[Task directions]
Your answer must be the full listing, word for word, with no images in it.

=======

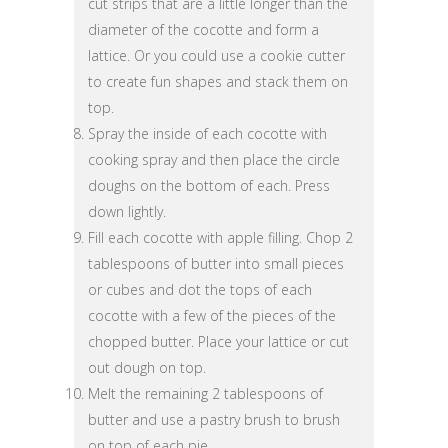
cut strips that are a little longer than the
diameter of the cocotte and form a
lattice. Or you could use a cookie cutter
to create fun shapes and stack them on
top.
Spray the inside of each cocotte with
cooking spray and then place the circle
doughs on the bottom of each. Press
down lightly.
Fill each cocotte with apple filling. Chop 2
tablespoons of butter into small pieces
or cubes and dot the tops of each
cocotte with a few of the pieces of the
chopped butter. Place your lattice or cut
out dough on top.
Melt the remaining 2 tablespoons of
butter and use a pastry brush to brush
on top of each pie.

=======

[Finished exercise]
cut strips that are a little longer than the
diameter of the cocotte and form a
lattice. Or you could use a cookie cutter
to create fun shapes and stack them on
top.
Spray the inside of each cocotte with
cooking spray and then place the circle
doughs on the bottom of each. Press
down lightly.
Fill each cocotte with apple filling. Chop 2
tablespoons of butter into small pieces
or cubes and dot the tops of each
cocotte with a few of the pieces of the
chopped butter. Place your lattice or cut
out dough on top.
Melt the remaining 2 tablespoons of
butter and use a pastry brush to brush
on top of each pie.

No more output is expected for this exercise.